Why we were flying
Osteoporosis is a painful crippling disease. Globally responsible for 450’000 premature deaths and 16’650’000 disability-adjusted life-years in 2017 alone.
This text by late Prof. Dr. Stephan M Perren (1932-2019) was first published in the book “Great Circle” 2007 and is published here as a reference to his immense contribution to the advancement of bone fracture research and clinical treatment.
Our round-the-world flight was a modern day adventure. At the same time, it was undertaken in the service of medical research into fractures in osteoporotic bone. We were able to exchange knowledge of osteoporosis and the problems caused by fracture with our colleagues in Middle Eastern and Asio-Pacific countries with reference to clinical practice and research. We were able to present new technologies for the treatment of osteoporotic fractures.

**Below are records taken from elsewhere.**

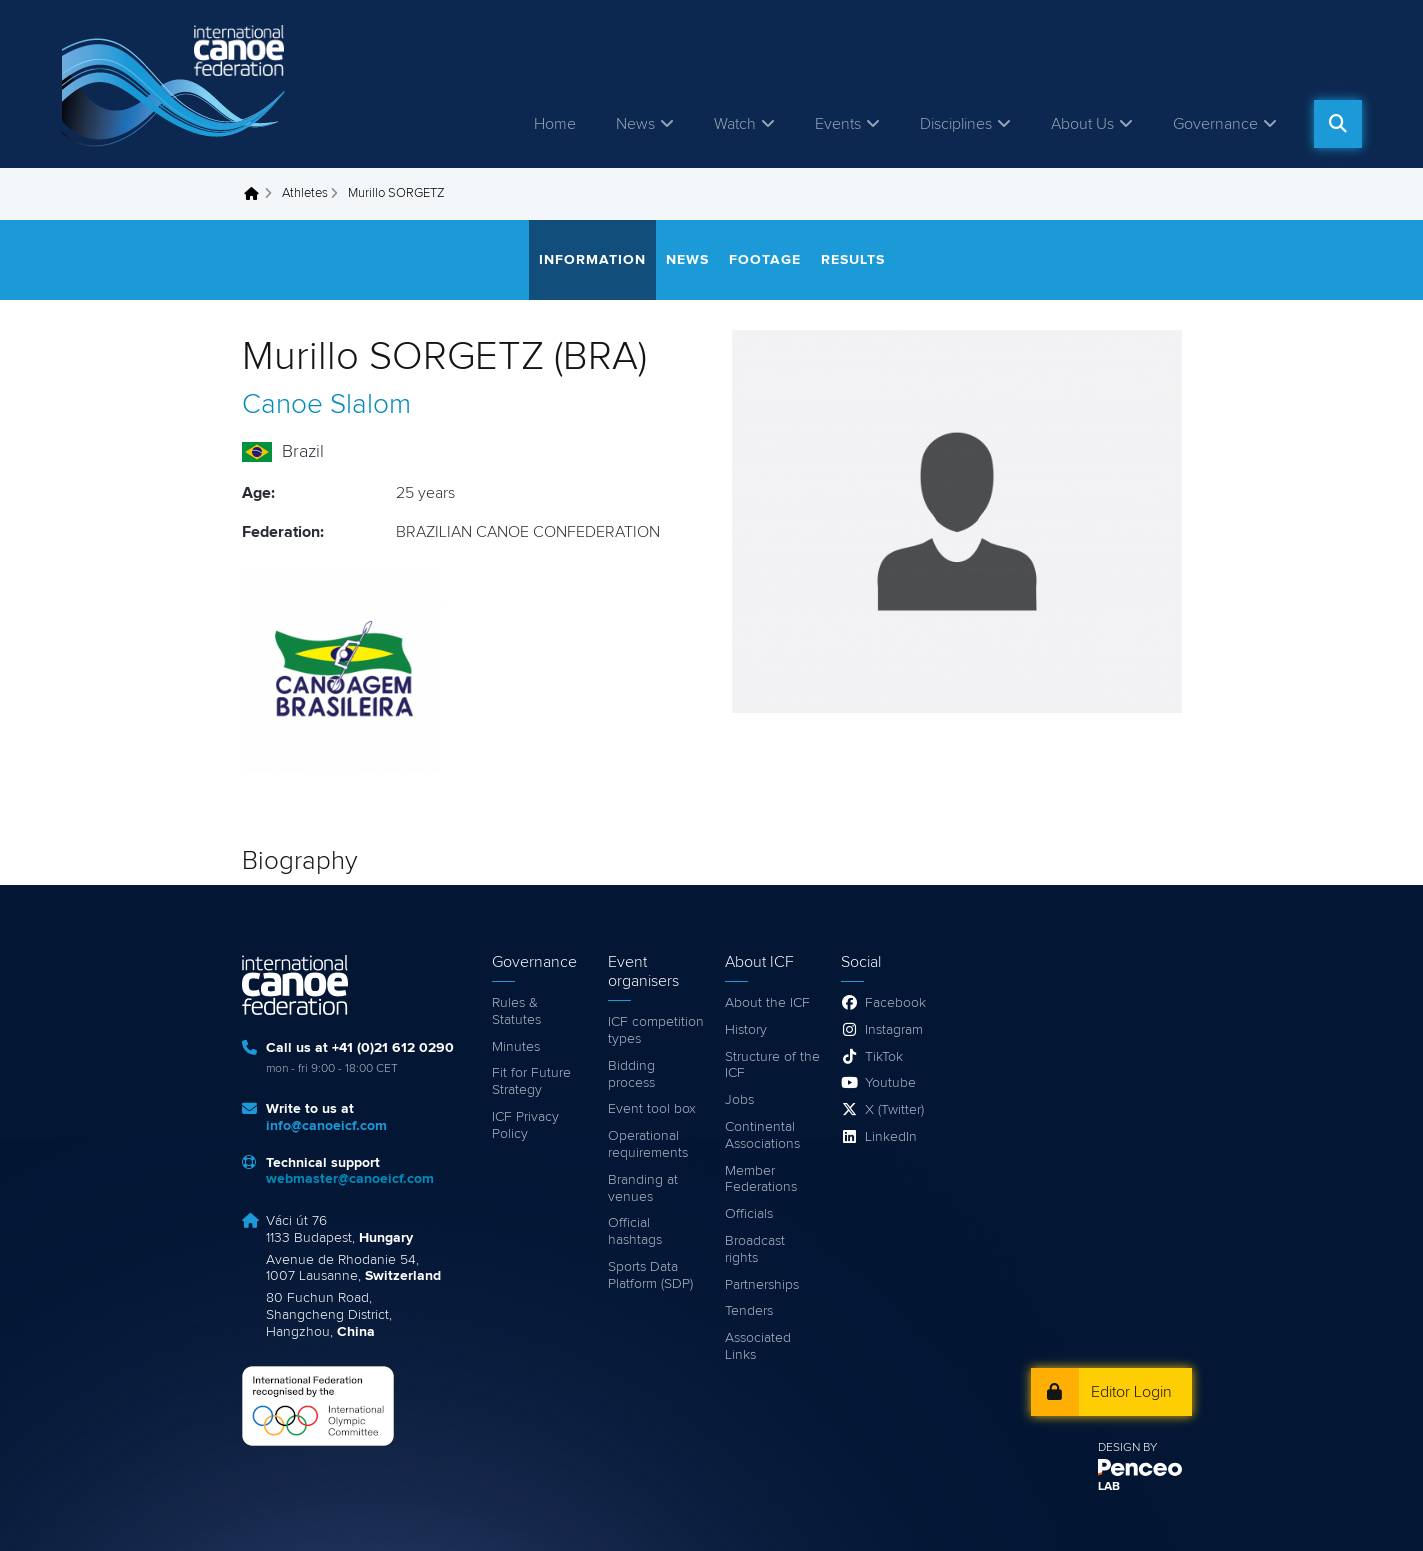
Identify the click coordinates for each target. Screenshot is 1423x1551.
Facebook (895, 1003)
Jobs (739, 1100)
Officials (749, 1214)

The first part of this book welcomes you to the structure and function of bone. It is a microscopical world that is not only of interest to doctors. Bone is a tissue that has many important mechanical and chemical functions. Unfortunately bones break! How does fracture occur? Why are there different fracture patterns? If a fracture can heal spontaneously, i.e. without treatment, why is it treated? How were bones treated before? Which improvements were urgently required? Which ones were achieved by the AO (Association for the Study of Internal Fixation)? Which problems are still unsolved?
The second part is an introduction to the AO Group, a Swiss Group of thirteen general and orthopedic surgeons. This small society developed into an internationally active Foundation that has made essential contributions to fracture treatment based on experimental and clinical research. What were the goals and principles of the AO Group? How did we collaborate?
The third section poses the following question: What was accomplished by AO in 30 years of research from 1967-1996 under the directorship of Stephan Perren? What fundamental progress resulterd from research? Which improvements in patient treatment were realised? Which “generally accepted” schools of thought were challenged? How did this open up the way for new and creative approaches and what were they? How have researchers, clinicians and patients benefitted?
This is followed by a commentary on the question: what demands are made on research? Research methods and organization are examined in detail.
The separate section on osteoporosis (Perren and Blauth) discusses bone loss: What is osteoporosis? How likely are we to suffer from it? What are the consequences, especially in cases of fracture? Why do professionals call osteoporosis a ‘silent killer’?